Troubleshooting glow plug problems in your diesel engine is needed if the car refuses to start and has become low on pick up. Here are a few common glow plug problems and methods of troubleshooting them.
See which parts of the engine glow plug are easiest to access. Start with those that are the easiest to check and gradually move up to the more difficult or complicated parts. By working in this order you can perform the tests more easily and systematically.
Check the voltage of the engine glow plug. On turning the ignition to pre glow setting, the voltage reading must be positive for a few seconds at least. On getting a negative reading, check at the body of the car. Sometimes the reading fluctuates wildly but it is nothing to worry about. However, if there is no reading registered at the fuse, you need to repair the relay in the plug. In case the relay has voltage, check your battery.

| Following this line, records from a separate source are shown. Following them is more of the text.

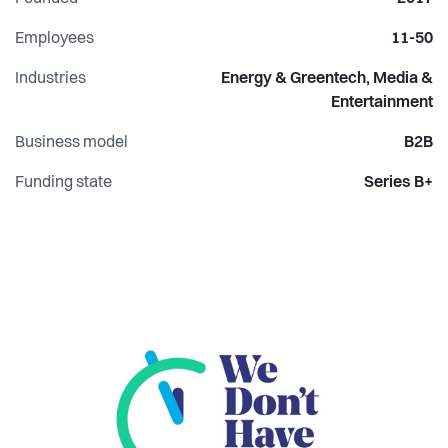
Employees
11-50
Industries
Energy & Greentech, Media &
Entertainment
Business model
B2B
Funding state
Series B+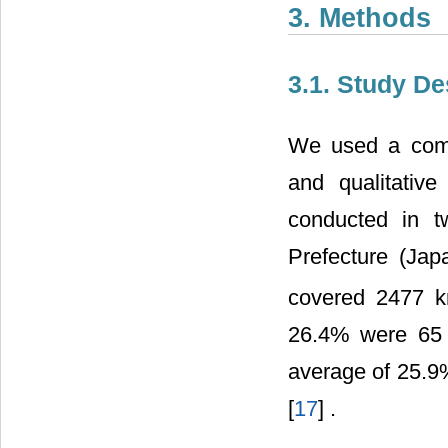
3. Methods
3.1. Study De
We used a combi
and qualitativ
conducted in t
Prefecture (Jap
covered 2477 
26.4% were 65 
average of 25.9%
[
17
] .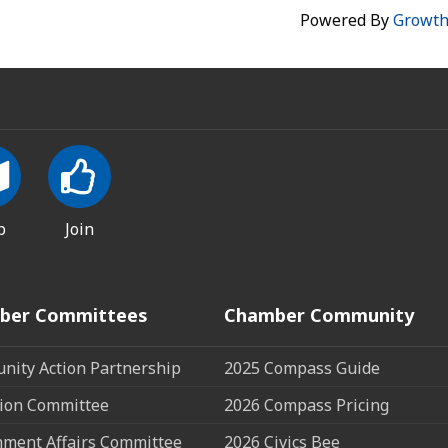
Powered By
Growt
p
Join
ber Committees
Chamber Community
ity Action Partnership
2025 Compass Guide
ion Committee
2026 Compass Pricing
ment Affairs Committee
2026 Civics Bee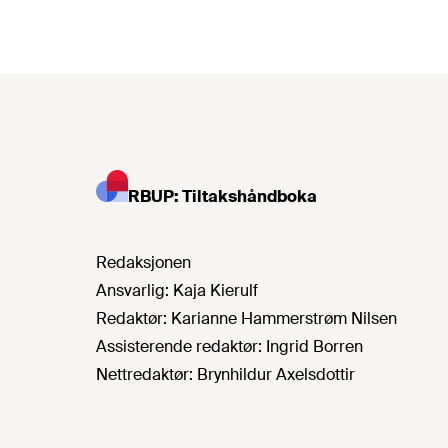
RBUP: Tiltakshåndboka
Redaksjonen
Ansvarlig:
Kaja Kierulf
Redaktør:
Karianne Hammerstrøm Nilsen
Assisterende redaktør:
Ingrid Borren
Nettredaktør:
Brynhildur Axelsdottir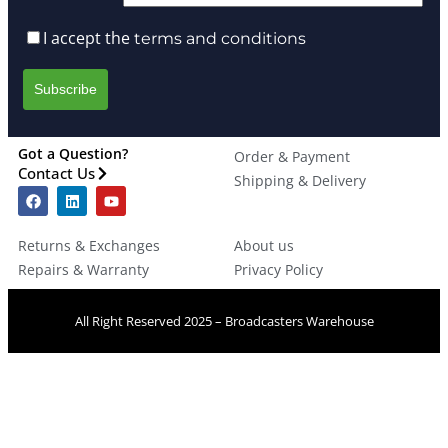
I accept the
terms and conditions
Got a Question?
Order & Payment
Contact Us
Shipping & Delivery
Returns & Exchanges
About us
Repairs & Warranty
Privacy Policy
All Right Reserved 2025 – Broadcasters Warehouse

Test the engine glow plug for resistance. This must be taken after removing the strips on them. A reading that is less than 1 ohm is normal. All glow plugs must have uniform resistance. In case, any plug shows a high resistance reading, that must be replaced with a new one.
A simple way to check for bad glow plugs is to cycle glow plugs in the car thrice during the morning. The cylinder head shall heat up and become warm. In case you see that any part around the glow plug is not warm, those are the ones that need replacement.
Locate the wire connected to the temperature relay of the engine glow plug. It might have been disconnected and this might be the problem. Re-connect it in such a case. See if the glow plugs are receiving the required amount of power supply, by touching a tester to the plug. The tester bulb lighting up shows that it is in perfect condition.
Check that the plug relay is able to give off the power needed for starting the engine by checking the resistance of the circuit using the ohmmeter. A relay that is in working condition must show a reading between 50 to 120 ohms. A reading of less than 50 ohms is bad news.
Taking the relay socket, test each pin. Each must have a power supply and voltage, 30 needs to show battery voltage, while 50 should have power while the engine runs. Battery voltage must be seen in 85 and 86 must show power while the key is at the slot for pre glow. 87 must have direct power to glow plugs. The L part should show that there is power supplied to the LED of the dashboard. The plug temperature sender must be getting input from the head of the cylinder. If any of the conditions mentioned, differ in any part, the relay needs repair.
Connect a wire starting from the plug to the dashboard LED. If a click is heard and the light flickers on and then, off despite there being no power supply to the engine glow plug, the relay is surely not working properly. Make sure the plug’s fusible link is checked for nuts or wires that may have become loose. A loose part often causes the trouble in the relay.